Task objective
Ignoring the pictures, repeat every entry below exactly as it appears.

[Page-level text extractions]
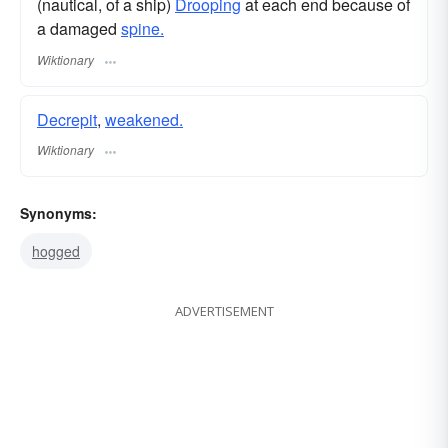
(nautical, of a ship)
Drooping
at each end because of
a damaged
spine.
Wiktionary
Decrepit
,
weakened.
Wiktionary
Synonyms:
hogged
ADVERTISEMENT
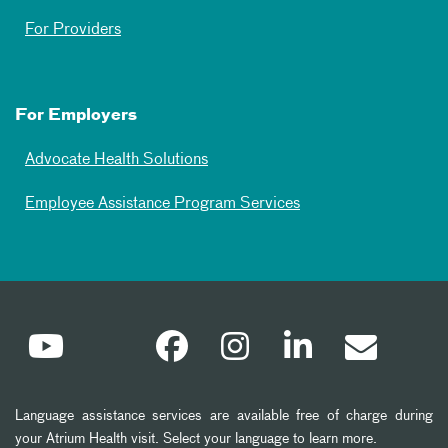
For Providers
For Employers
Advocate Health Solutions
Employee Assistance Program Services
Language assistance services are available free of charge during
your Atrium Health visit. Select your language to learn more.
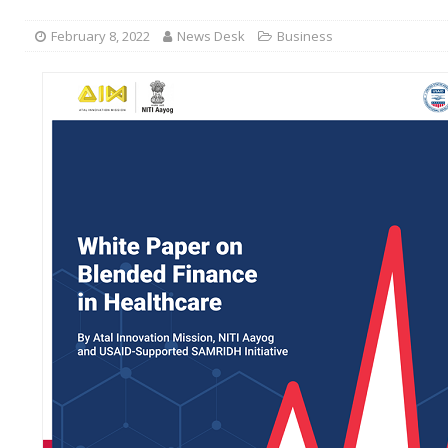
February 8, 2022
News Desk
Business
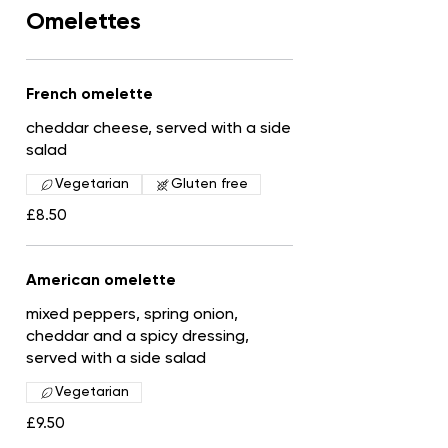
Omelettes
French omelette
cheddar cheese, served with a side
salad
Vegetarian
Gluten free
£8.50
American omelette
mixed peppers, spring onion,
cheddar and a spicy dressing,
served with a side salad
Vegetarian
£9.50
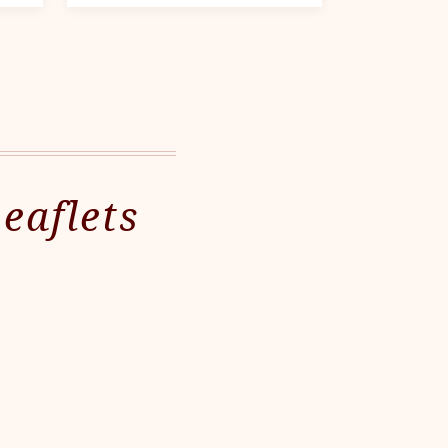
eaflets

Exercise answer
(nautical, of a ship)
Drooping
at each end because of
a damaged
spine.
Wiktionary
Decrepit
,
weakened.
Wiktionary
Synonyms:
hogged
ADVERTISEMENT
For Providers
For Employers
Advocate Health Solutions
Employee Assistance Program Services
Language assistance services are available free of charge during
your Atrium Health visit. Select your language to learn more.
February 8, 2022
News Desk
Business
Omelettes
French omelette
cheddar cheese, served with a side
salad
Vegetarian
Gluten free
£8.50
American omelette
mixed peppers, spring onion,
cheddar and a spicy dressing,
served with a side salad
Vegetarian
£9.50
eaflets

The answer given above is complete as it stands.